In [1]:
%cd ..

/home/pablo/long-transformers


In [2]:
import sys

sys.path.append('.')

In [3]:
import torch
import pytorch_lightning as pl

from src.trainers.listops_trainer import ListopsModule

  warn(
  from .autonotebook import tqdm as notebook_tqdm
  _torch_pytree._register_pytree_node(
  _torch_pytree._register_pytree_node(


## Investigating success of convolution based models in Listops

The idea of this notebook is to investigate the characteristics of the examples that our network is learning. For example, we know that around 17% of accuracy can be reached just by always predicting 0 or 9, since most of the examples with MIN and MAX as root will take those values respectively.
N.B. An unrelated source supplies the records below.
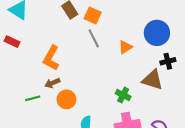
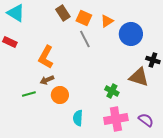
blue circle: (157, 33) -> (131, 34), moved
orange triangle: (125, 47) -> (107, 21), moved
black cross: (168, 61) -> (153, 60), turned 32

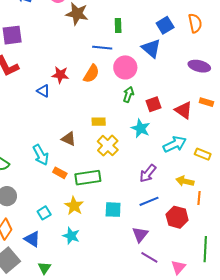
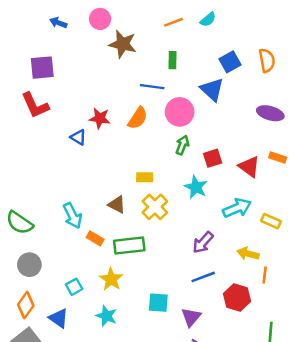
brown triangle: (69, 139) -> (117, 205), moved
cyan square: (113, 210) -> (158, 303), moved

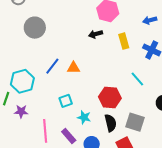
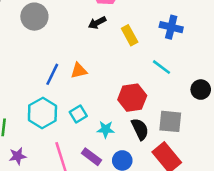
gray circle: (35, 28) -> (34, 17), moved
yellow rectangle: (124, 41) -> (130, 35), moved
cyan hexagon: (22, 81) -> (42, 113), moved
purple star: (21, 111) -> (18, 156), moved

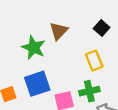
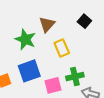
yellow rectangle: (94, 61) -> (62, 48), moved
Based on the root value, we can make the following predictions to get 36% accuracy:
* MIN -> 0
* MAX -> 9
* MED -> 5
* SM -> random

Are there any tricks of this kind that the network can learn to reach around 61% accuracy as convolution based architectures learn?
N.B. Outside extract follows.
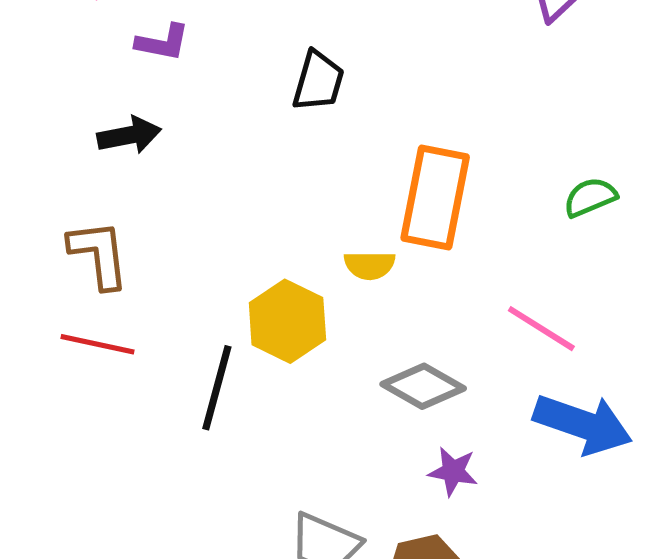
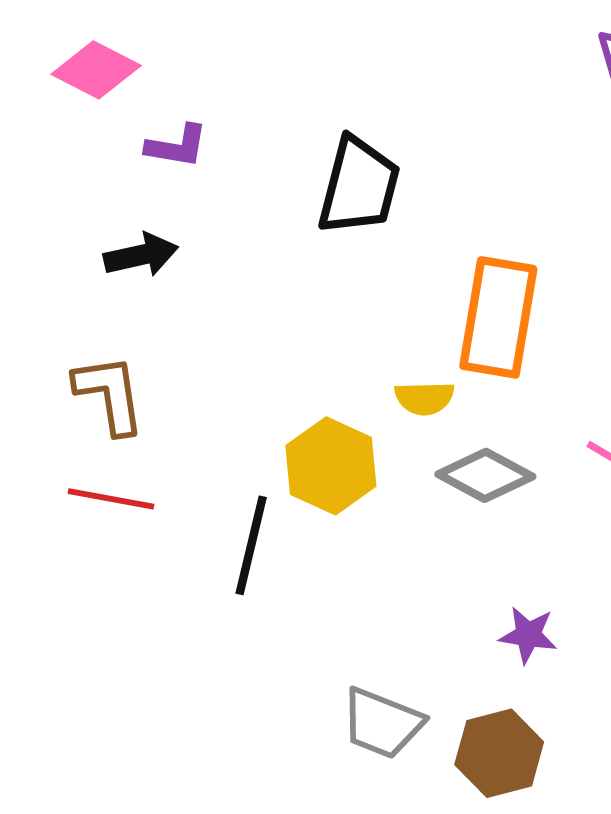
black trapezoid: (318, 81) -> (359, 186), size x1.4
gray diamond: (423, 386) -> (485, 475), moved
We managed to get to 50% accuracy with GMLP. Let's try to retrieve the model from the checkpoint and see which examples it is predicting correctly. The things I want to check are:

* Confusion matrix
* Distribution of correctly predicted labels vs incorrectly predicted labels.
* Distribution of correctly predicted root ops vs incorrectly predicted root ops.

In [4]:
ckpt_path = "out/listops/gmlp/lightning_logs/version_98/checkpoints/epoch=19-val_acc=0.49.ckpt"
hparams_path = "out/listops/gmlp/lightning_logs/version_98/hparams.yaml"

In [5]:
module = ListopsModule.load_from_checkpoint(ckpt_path, hparams_path=hparams_path)

In [6]:
model = module.model_with_head

In [7]:
data_module = module.data_module

In [8]:
data_module.val_dataloader()

<torch.utils.data.dataloader.DataLoader at 0x7fcc1a3b40d0>

In [9]:
# group examples in validation set by whether the model got them right or wrong
batch_size = 32
correct_examples = []
wrong_examples = []
for idx, batch in enumerate(data_module.val_dataloader()):
    # send all batch tensors to cuda:2
    cuda_batch = dict()
    for key, tensor in batch.items():
        cuda_batch[key] = batch[key].to("cuda:2")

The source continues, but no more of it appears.